Aku hanya ingin seperti pohon. Berpetualang dalam diam dan kaya raya dari tiada. Terkenal dari tak beredar dan tak terikat waktu. Karena aku adalah waktu dan angka angka yang menggambarkannya. Tataplah angka angka  itu, yang dari angka satu sampai dua belas. Seperti bercermin. Periode yang perlu dimanfaatkan karena kehidupan hanya sejenak. Karena diam adalah kumpulan gerakan yang menyeimbangkan, karena keabadian adalah kumpulan kesejenakan dan keberadaan adalah akumulasi ketiadaan.
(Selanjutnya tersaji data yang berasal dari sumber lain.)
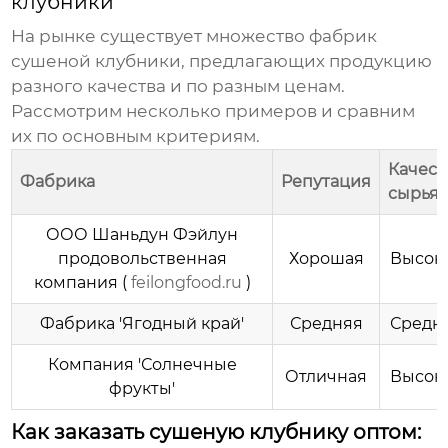
клубники
На рынке существует множество
фабрик
сушеной клубники
, предлагающих продукцию
разного качества и по разным ценам.
Рассмотрим несколько примеров и сравним
их по основным критериям.
Качест
Фабрика
Репутация
сырья
ООО Шаньдун Фэйлун
продовольственная
Хорошая
Высок
компания (
feilongfood.ru
)
Фабрика 'Ягодный край'
Средняя
Средн
Компания 'Солнечные
Отличная
Высок
фрукты'
Как заказать сушеную клубнику оптом:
Untuk apa anda masih berambisi dan berobsesi. Sudah enampuluh lima masih berkutat dengan angka dan usaha. Menjadikan nama perusahaan terwujud nyata. Mungkin uang sudah tak ada guna, hanya sekadar tunjukkan keberadaan. Aku bekerja maka aku ada. Sama seperti aku yang hanya ingin diam, aku ada karena aku diam.
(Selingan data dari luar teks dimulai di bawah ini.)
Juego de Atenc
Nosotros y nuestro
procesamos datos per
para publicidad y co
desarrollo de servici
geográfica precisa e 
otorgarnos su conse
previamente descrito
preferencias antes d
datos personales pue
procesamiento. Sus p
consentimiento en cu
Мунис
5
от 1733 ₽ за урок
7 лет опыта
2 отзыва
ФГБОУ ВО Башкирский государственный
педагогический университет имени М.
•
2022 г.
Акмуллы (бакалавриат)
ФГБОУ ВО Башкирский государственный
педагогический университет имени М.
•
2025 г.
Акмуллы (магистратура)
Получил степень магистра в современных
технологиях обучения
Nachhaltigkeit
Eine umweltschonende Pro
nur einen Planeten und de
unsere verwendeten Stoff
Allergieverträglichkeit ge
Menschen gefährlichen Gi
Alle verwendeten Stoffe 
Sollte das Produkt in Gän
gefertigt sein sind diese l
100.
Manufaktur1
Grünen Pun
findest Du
Jalan kita yang berbeda, tapi kita bertemu di satu atap. Dengan hawa panas dan desiran kipas, suara dengung komputer pun tak asing lagi. Nyamanmu mungkin dengan keriuhan, nyamanku dalam ketenangan. Saat malam mungkin kau tak tenang, saat gaduh giliranku yang tak nyaman. Kita bertemu di satu atap, karena diamku membutuhkan gerakan yang menyeimbangkan dan gerakmu membutuhkan diam sebagai tujuan akhir perpindahan.
Pagi Bu! Pagi, sudah sarapan? Sudah Bu. Pagi pagi begini udah cek pekerjaan Bu? Iya, ini ada yang kurang di perhitungan biaya tender, dari semalam ini baru ketahuan. Oh, ga tidur Bu? Cukup koq tidurnya jam 2 bangun jam 4 tadi, bagaimana dengan perhitunganmu, ada kesulitan? Belum Bu, ini mau saya lanjutkan. Oke, nanti hasilnya biar saya periksa ya. Baik Bu. Oiya, amplop gajian ada di belakang, ambil aja, tambah-tambahin modal warungmu. Hehe… iya Bu.
Karena dalam gerak adalah diam dan dalam diam adalah gerak.